I wrote an e-Book with step by step tutorials on how to get your windows XP to perform realy good and to speed it up a bit. I decided to give it away for free.
You can download it here: Windows XP Tweaks


I have lot more other IT e-Books for free on my site if anyone is interested 
Just click on my signature.

Enjoy


----------



## Rockn (Jul 29, 2001)

Do you have documentation of tests or benchmarks you have run that show the tweaks have made any difference in performance?


----------



## imidiot (Dec 2, 2005)

would not mind taking a look..... BUT, your link goes directly to a download. can you change it to a webpage? am leary of downloading something i know nothing about.


----------



## Valandil (Jun 30, 2006)

imidiot said:


> would not mind taking a look..... BUT, your link goes directly to a download. can you change it to a webpage? am leary of downloading something i know nothing about.

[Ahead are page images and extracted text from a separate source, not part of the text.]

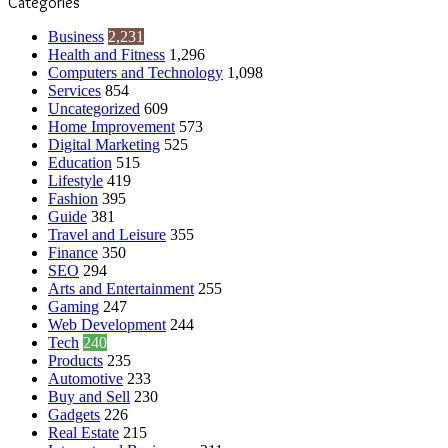
Categories
Business
2,231
Health and Fitness
1,296
Computers and Technology
1,098
Services
854
Uncategorized
609
Home Improvement
573
Digital Marketing
525
Education
515
Lifestyle
419
Fashion
395
Guide
381
Travel and Leisure
355
Finance
350
SEO
294
Arts and Entertainment
255
Gaming
247
Web Development
244
Tech
240
Products
235
Automotive
233
Buy and Sell
230
Gadgets
226
Real Estate
215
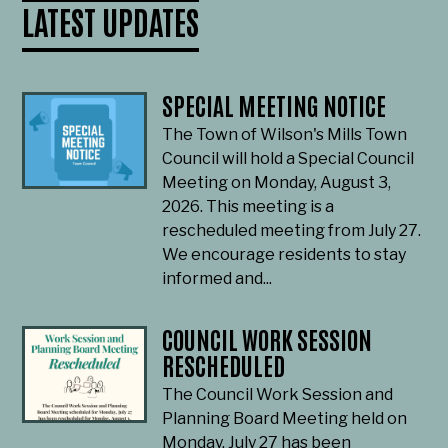
LATEST UPDATES
SPECIAL MEETING NOTICE
The Town of Wilson's Mills Town
Council will hold a Special Council
Meeting on Monday, August 3,
2026. This meeting is a
rescheduled meeting from July 27.
We encourage residents to stay
informed and...
COUNCIL WORK SESSION
RESCHEDULED
The Council Work Session and
Planning Board Meeting held on
Monday, July 27 has been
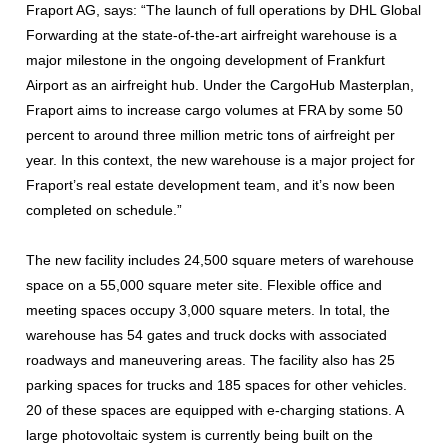
Fraport AG, says: “The launch of full operations by DHL Global
Forwarding at the state-of-the-art airfreight warehouse is a
major milestone in the ongoing development of Frankfurt
Airport as an airfreight hub. Under the CargoHub Masterplan,
Fraport aims to increase cargo volumes at FRA by some 50
percent to around three million metric tons of airfreight per
year. In this context, the new warehouse is a major project for
Fraport’s real estate development team, and it’s now been
completed on schedule.”
The new facility includes 24,500 square meters of warehouse
space on a 55,000 square meter site. Flexible office and
meeting spaces occupy 3,000 square meters. In total, the
warehouse has 54 gates and truck docks with associated
roadways and maneuvering areas. The facility also has 25
parking spaces for trucks and 185 spaces for other vehicles.
20 of these spaces are equipped with e-charging stations. A
large photovoltaic system is currently being built on the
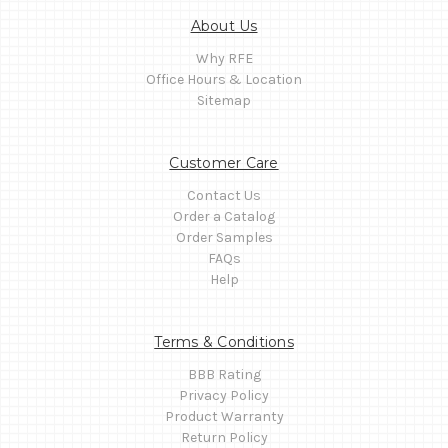
About Us
Why RFE
Office Hours & Location
Sitemap
Customer Care
Contact Us
Order a Catalog
Order Samples
FAQs
Help
Terms & Conditions
BBB Rating
Privacy Policy
Product Warranty
Return Policy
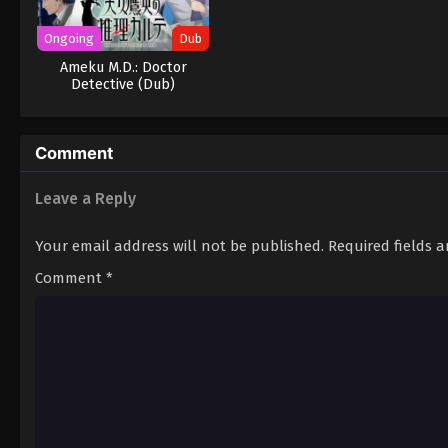
Ongoing
Dub
Ameku M.D.: Doctor
Detective (Dub)
Comment
Leave a Reply
Your email address will not be published.
Required fields 
Comment
*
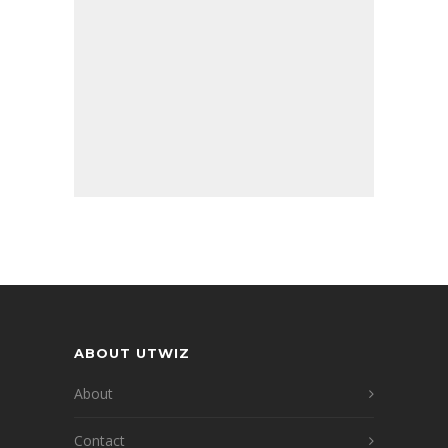
ABOUT UTWIZ
About
Contact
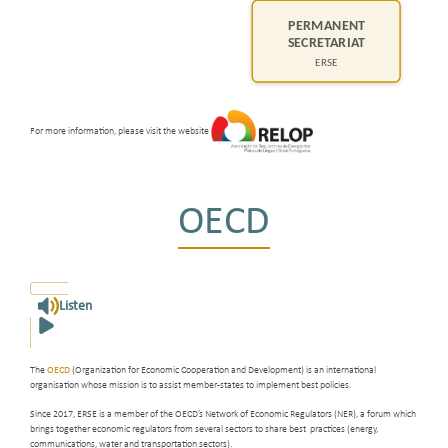
For more information, please visit the website
OECD
Listen
The
OECD
(Organization for Economic Cooperation and Development) is an international
organisation whose mission is to assist member-states to implement best policies.
Since 2017, ERSE is a member of the OECD’s Network of Economic Regulators (NER), a forum which
brings together economic regulators from several sectors to share best practices (energy,
communications, water and transportation sectors).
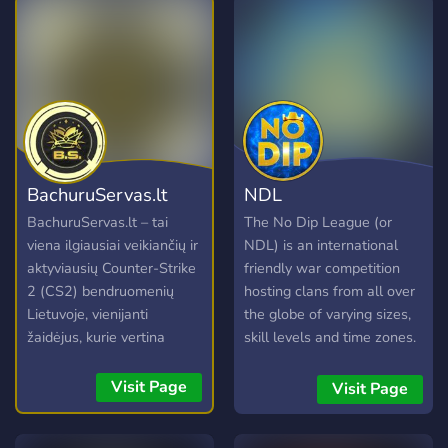
BachuruServas.lt
NDL
BachuruServas.lt – tai
The No Dip League (or
viena ilgiausiai veikiančių ir
NDL) is an international
aktyviausių Counter-Strike
friendly war competition
2 (CS2) bendruomenių
hosting clans from all over
Lietuvoje, vienijanti
the globe of varying sizes,
žaidėjus, kurie vertina
skill levels and time zones.
kokybišką žaidimo patirtį ir
Clans accepted into the
draugišką atmosferą.
NDL will be assigned a
Visit Page
Visit Page
Nesvarbu, ar žaidžiate
schedule of opponents
kasdien, ar tik retkarčiais,
separated by divisions, and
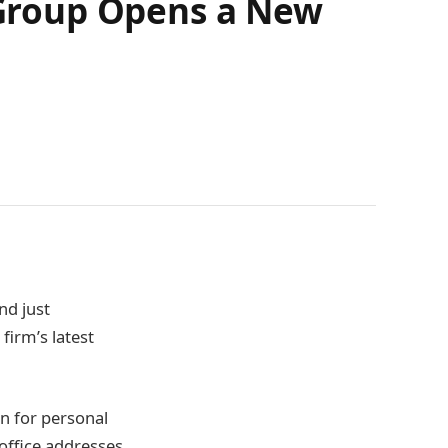
Group Opens a New
nd just
firm’s latest
on for personal
 office addresses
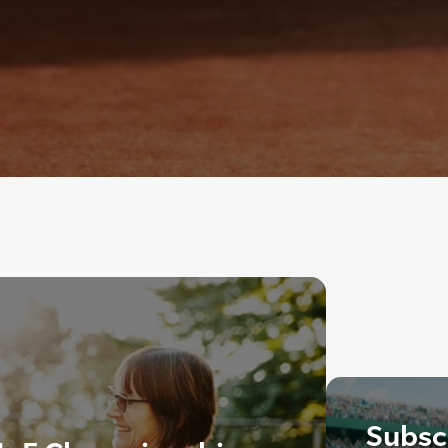
Subscr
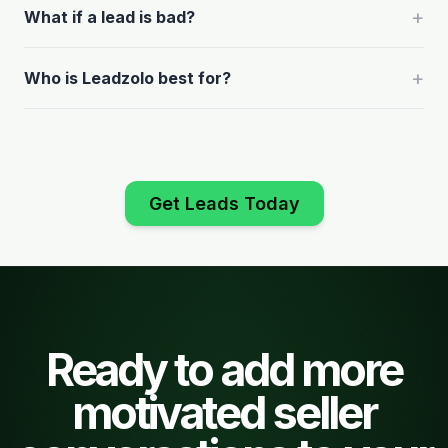
+
What if a lead is bad?
+
Who is Leadzolo best for?
Get Leads Today
Ready to add more
motivated seller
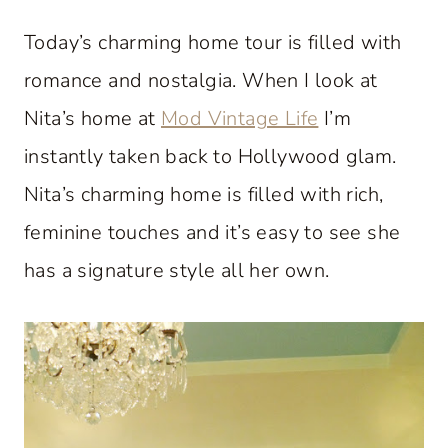
Today’s charming home tour is filled with
romance and nostalgia. When I look at
Nita’s home at
Mod Vintage Life
I’m
instantly taken back to Hollywood glam.
Nita’s charming home is filled with rich,
feminine touches and it’s easy to see she
has a signature style all her own.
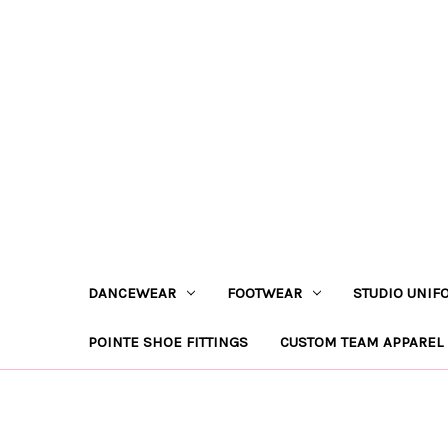
DANCEWEAR
FOOTWEAR
STUDIO UNIF
POINTE SHOE FITTINGS
CUSTOM TEAM APPAREL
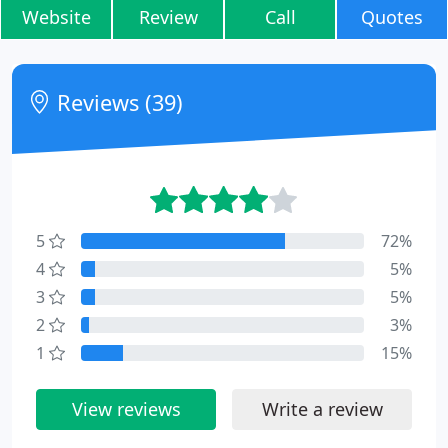
Website
Review
Call
Quotes
Reviews (39)
5
72%
4
5%
3
5%
2
3%
1
15%
View reviews
Write a review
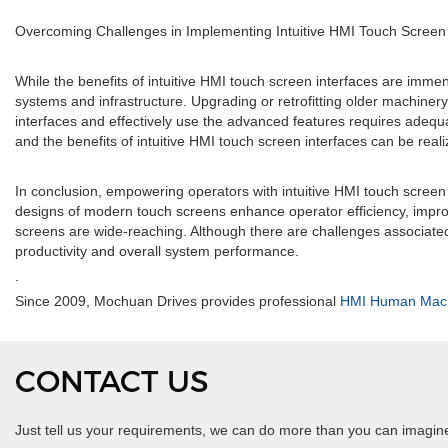
Overcoming Challenges in Implementing Intuitive HMI Touch Screen 
While the benefits of intuitive HMI touch screen interfaces are imme
systems and infrastructure. Upgrading or retrofitting older machine
interfaces and effectively use the advanced features requires adeq
and the benefits of intuitive HMI touch screen interfaces can be reali
In conclusion, empowering operators with intuitive HMI touch screen 
designs of modern touch screens enhance operator efficiency, impro
screens are wide-reaching. Although there are challenges associate
productivity and overall system performance.
.
Since 2009, Mochuan Drives provides professional
HMI Human Machi
CONTACT US
Just tell us your requirements, we can do more than you can imagin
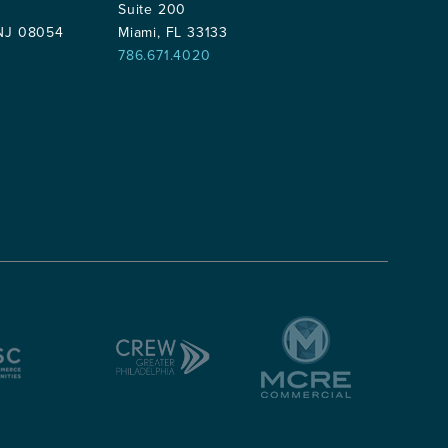
Suite 200
 NJ 08054
Miami, FL 33133
786.671.4020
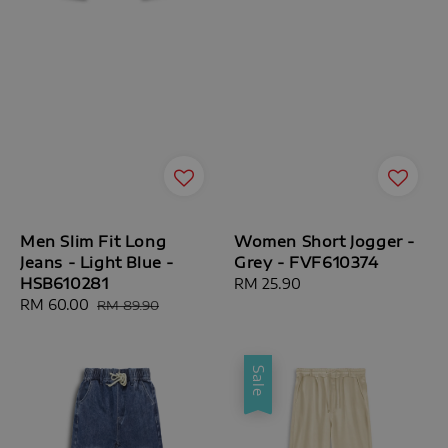
Men Slim Fit Long
Women Short Jogger -
Jeans - Light Blue -
Grey - FVF610374
HSB610281
Regular
RM 25.90
Sale
RM 60.00
Regular
price
RM 89.90
price
price
Sale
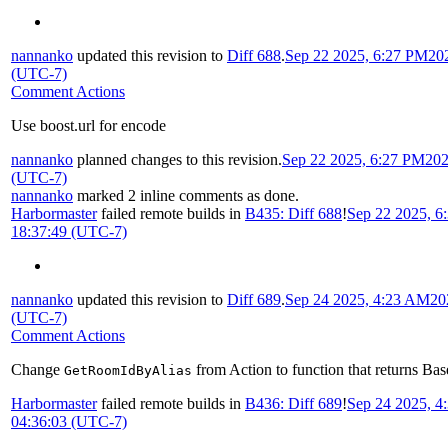
nannanko
updated this revision to
Diff 688
.
Sep 22 2025, 6:27 PM
20
(UTC-7)
Comment Actions
Use boost.url for encode
nannanko
planned changes to this revision.
Sep 22 2025, 6:27 PM
202
(UTC-7)
nannanko
marked 2 inline comments as done.
Harbormaster
failed remote builds in
B435: Diff 688
!
Sep 22 2025, 6
18:37:49 (UTC-7)
nannanko
updated this revision to
Diff 689
.
Sep 24 2025, 4:23 AM
20
(UTC-7)
Comment Actions
Change
from Action to function that returns Bas
GetRoomIdByAlias
Harbormaster
failed remote builds in
B436: Diff 689
!
Sep 24 2025, 
04:36:03 (UTC-7)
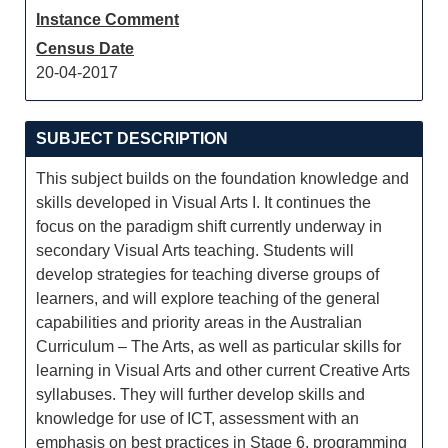
Instance Comment
Census Date
20-04-2017
SUBJECT DESCRIPTION
This subject builds on the foundation knowledge and
skills developed in Visual Arts I. It continues the
focus on the paradigm shift currently underway in
secondary Visual Arts teaching. Students will
develop strategies for teaching diverse groups of
learners, and will explore teaching of the general
capabilities and priority areas in the Australian
Curriculum – The Arts, as well as particular skills for
learning in Visual Arts and other current Creative Arts
syllabuses. They will further develop skills and
knowledge for use of ICT, assessment with an
emphasis on best practices in Stage 6, programming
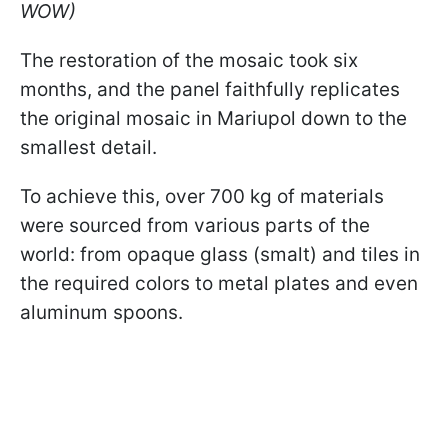
WOW)
The restoration of the mosaic took six
months, and the panel faithfully replicates
the original mosaic in Mariupol down to the
smallest detail.
To achieve this, over 700 kg of materials
were sourced from various parts of the
world: from opaque glass (smalt) and tiles in
the required colors to metal plates and even
aluminum spoons.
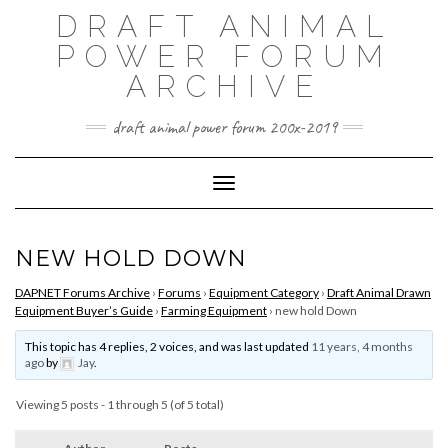
Skip
DRAFT ANIMAL
to
content
POWER FORUM
ARCHIVE
draft animal power forum 200x-2019
Toggle Navigation
NEW HOLD DOWN
DAPNET Forums Archive
›
Forums
›
Equipment Category
›
Draft Animal Drawn
Equipment Buyer’s Guide
›
Farming Equipment
›
new hold Down
This topic has 4 replies, 2 voices, and was last updated
11 years, 4 months
ago
by
Jay
.
Viewing 5 posts - 1 through 5 (of 5 total)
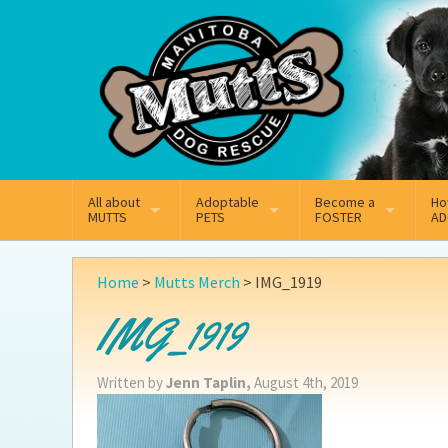
Mail
Facebook
Instagram
All about
Adoptable
Become a
Ho
MUTTS
PETS
FOSTER
AD
What We Do
Adoptable Dogs
Why Foster
On
Home
>
Mutts Merch
>
IMG_1919
Our Mission
Adoptable Cats
How Fostering Works
Ad
IMG_1919
Key Contact Emails
Online Foster Applicat
Ad
Written by
Jenn Taplin,
August 4th, 2019
Our History
Fostering FAQs
Pe
Annual Reports
Wh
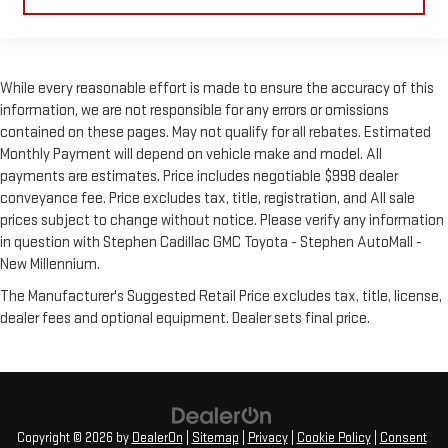
While every reasonable effort is made to ensure the accuracy of this
information, we are not responsible for any errors or omissions
contained on these pages. May not qualify for all rebates. Estimated
Monthly Payment will depend on vehicle make and model. All
payments are estimates. Price includes negotiable $998 dealer
conveyance fee. Price excludes tax, title, registration, and All sale
prices subject to change without notice. Please verify any information
in question with Stephen Cadillac GMC Toyota - Stephen AutoMall -
New Millennium.
The Manufacturer's Suggested Retail Price excludes tax, title, license,
dealer fees and optional equipment. Dealer sets final price.
Copyright © 2026
by
DealerOn
|
Sitemap
|
Privacy
|
Cookie Policy
|
Consent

So you want him to go and put it on his site as .html when he can add it to a simple .zip file much more easier?

220volt, very good material. Thanks. :up:


----------



## imidiot (Dec 2, 2005)

Valandil said:


> So you want him to go and put it on his site as .html when he can add it to a simple .zip file much more easier?
> 
> 220volt, very good material. Thanks. :up:


do not download files of any type from a direct link. i have no idea what i am getting.


----------



## Valandil (Jun 30, 2006)

imidiot said:


> do not download files of any type from a direct link. i have no idea what i am getting.


Well I downloaded it and I can ensure you it`s nothing bad and it is a legit .pdf file. I don`t know if my word means anything to you or not but it means a hell of a lot to me.


----------



## imidiot (Dec 2, 2005)

you maybe comfortable with it. i am not. i choose what to do with my system. you choose what to do with yours.


----------



## Valandil (Jun 30, 2006)

imidiot said:


> you maybe comfortable with it. i am not. i choose what to do with my system. you choose what to do with yours.


Well don`t complain when you can`t read it then.


----------



## Squashman (Apr 4, 2003)

He said click the link in his signature to go to his website.


----------



## ferrija1 (Apr 11, 2006)

Great E-Book!!! :up: :up:


----------



## imidiot (Dec 2, 2005)

Squashman said:


> He said click the link in his signature to go to his website.


signatures are turned off. i come here to read posts, not sigs.


----------



## JohnWill (Oct 19, 2002)

imidiot said:


> signatures are turned off. i come here to read posts, not sigs.


Well, the comment to check the signature was NOT in the signature, so there's really no reason you couldn't have enabled them if you wanted to see what was posted.


----------



## imidiot (Dec 2, 2005)

JohnWill said:


> Well, the comment to check the signature was NOT in the signature, so there's really no reason you couldn't have enabled them if you wanted to see what was posted.


had them enabled when i first signed on. got tired of looking at them. turned them off and left them off.


----------



## ranjikvp (Jul 6, 2006)

thank a lot for sharing this book


----------



## 220volt (Jan 3, 2006)

No problem. Glad you all like it.


----------



## Squashman (Apr 4, 2003)

imidiot said:


> signatures are turned off. i come here to read posts, not sigs.


Then copy and paste the link and edit it to go directly to the website. It's not rocket science.


----------